The death of Right to Buy?

After more than 30 years, another part of the UK has confirmed it is to scrap the Right to Buy (RTB) scheme.

Following Scotland no longer offering the scheme from 1st August, Wales will now follow suit within the next 12 months.

The policy introduced by the Thatcher government in 1980 led to 138,423 homes being bought under it by council and housing association tenants; which the Labour party has stated accounts for around 45% of the social housing stock or a reduction of 138,000 homes.

Noting that some may view its scrapping as stifling social mobility, Carl Sargeant, Communities Cabinet Secretary of Wales, highlights the positive impact a movement away from the private rental sector may have, which an estimated 40% of RTB properties end up in.

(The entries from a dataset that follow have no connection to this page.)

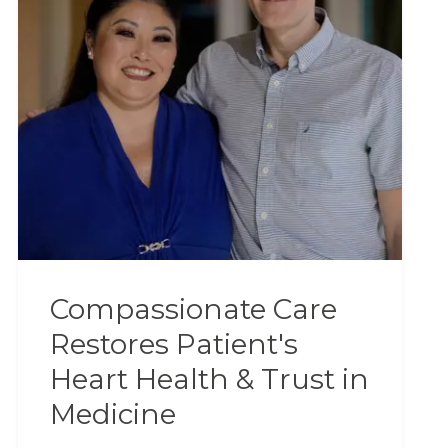
Compassionate Care
Restores Patient's
Heart Health & Trust in
Medicine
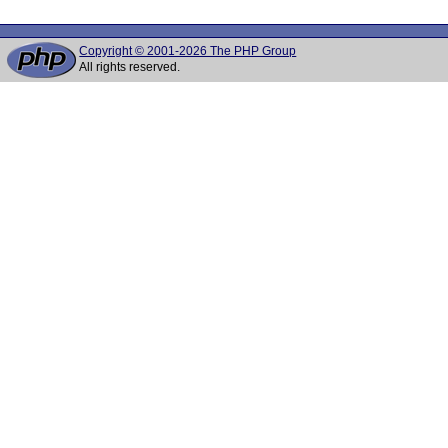
Copyright © 2001-2026 The PHP Group
All rights reserved.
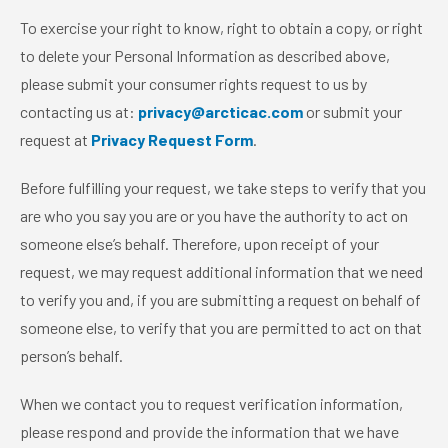
To exercise your right to know, right to obtain a copy, or right
to delete your Personal Information as described above,
please submit your consumer rights request to us by
contacting us at:
privacy@arcticac.com
or submit your
request at
Privacy Request Form
.
Before fulfilling your request, we take steps to verify that you
are who you say you are or you have the authority to act on
someone else’s behalf. Therefore, upon receipt of your
request, we may request additional information that we need
to verify you and, if you are submitting a request on behalf of
someone else, to verify that you are permitted to act on that
person’s behalf.
When we contact you to request verification information,
please respond and provide the information that we have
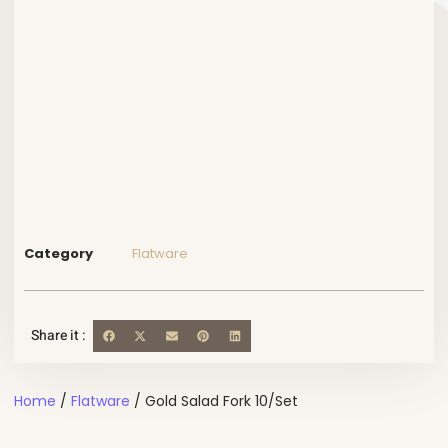
Category
Flatware
Share it :
Home
/
Flatware
/ Gold Salad Fork 10/Set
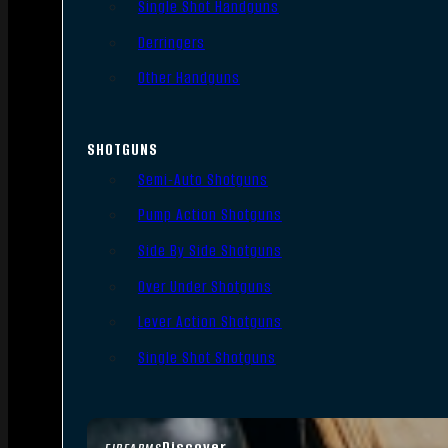
Single Shot Handguns
Derringers
Other Handguns
SHOTGUNS
Semi-Auto Shotguns
Pump Action Shotguns
Side By Side Shotguns
Over Under Shotguns
Lever Action Shotguns
Single Shot Shotguns
Discover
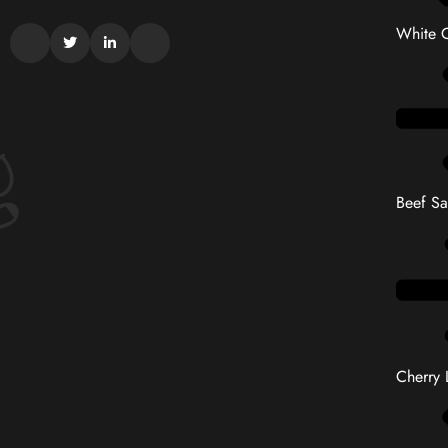
White C
Beef S
Cherry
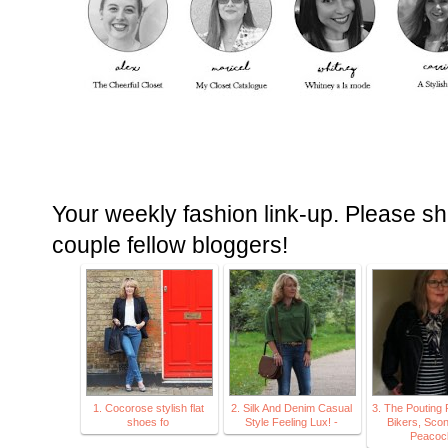
Your weekly fashion link-up. Please sh
couple fellow bloggers!
1. Cocorose stylish flat
2. Silk And Denim Casual
3. The Pouting 
shoes fo
Style Feeling Lux! -
Bikers, Sco
Peacoc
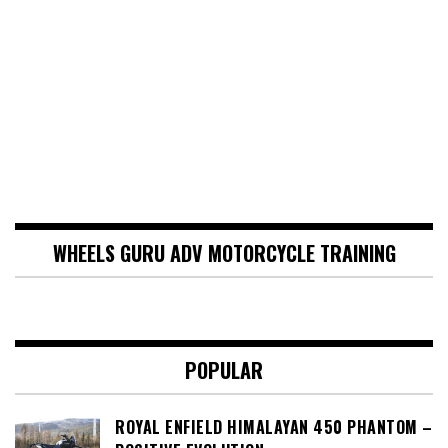
WHEELS GURU ADV MOTORCYCLE TRAINING
POPULAR
ROYAL ENFIELD HIMALAYAN 450 PHANTOM –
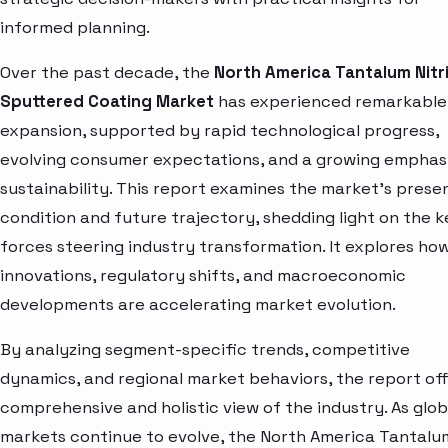
informed planning.
Over the past decade, the
North America Tantalum Nitr
Sputtered Coating Market
has experienced remarkable
expansion, supported by rapid technological progress,
evolving consumer expectations, and a growing emphas
sustainability. This report examines the market’s prese
condition and future trajectory, shedding light on the k
forces steering industry transformation. It explores ho
innovations, regulatory shifts, and macroeconomic
developments are accelerating market evolution.
By analyzing segment-specific trends, competitive
dynamics, and regional market behaviors, the report off
comprehensive and holistic view of the industry. As glob
markets continue to evolve, the North America Tantalu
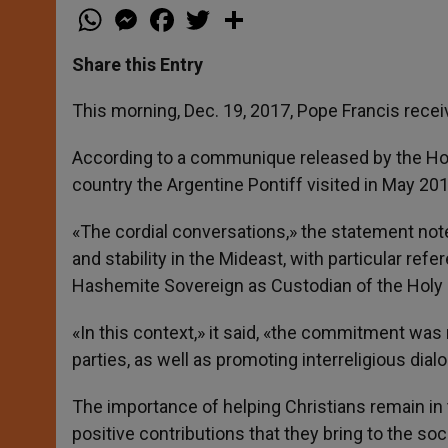
W
M
F
T
S
h
e
a
w
h
a
s
c
i
a
t
s
e
t
r
Share this Entry
s
e
b
t
e
A
n
o
e
p
g
o
r
This morning, Dec. 19, 2017, Pope Francis recei
p
e
k
r
According to a communique released by the Hol
country the Argentine Pontiff visited in May 2014
«The cordial conversations,» the statement not
and stability in the Mideast, with particular ref
Hashemite Sovereign as Custodian of the Holy 
«In this context,» it said, «the commitment wa
parties, as well as promoting interreligious dial
The importance of helping Christians remain in 
positive contributions that they bring to the soc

“Not everyone can take advantage of the private housing markets and many families, including the vulnerable, depend on us to provide a safe, secure and affordable home.”

The Welsh cabinet secretary acknowledges the importance of the type of homes built in order to meet future demands, as well as those at present. In addition to outlining his priority of ensuring the Welsh population “have a decent place to call home”, Sargeant also highlights the plans running alongside the end of the scheme so housing stock is not reduced.

“We are investing up to £290 million in a second phase of the shared equity loan scheme, which will aim to support the construction of more than 6,000 additional new homes by 2021, significantly boosting Wales’ building industry and making home ownership achievable for thousands more families.”

What are your thoughts on the Right to Buy scheme – has it been positive or negative for us as a nation? Would you like to see it being scrapped all together, or should consumers be encouraged to take up the opportunity? Does the scheme work as it is, or can it be changed in some way?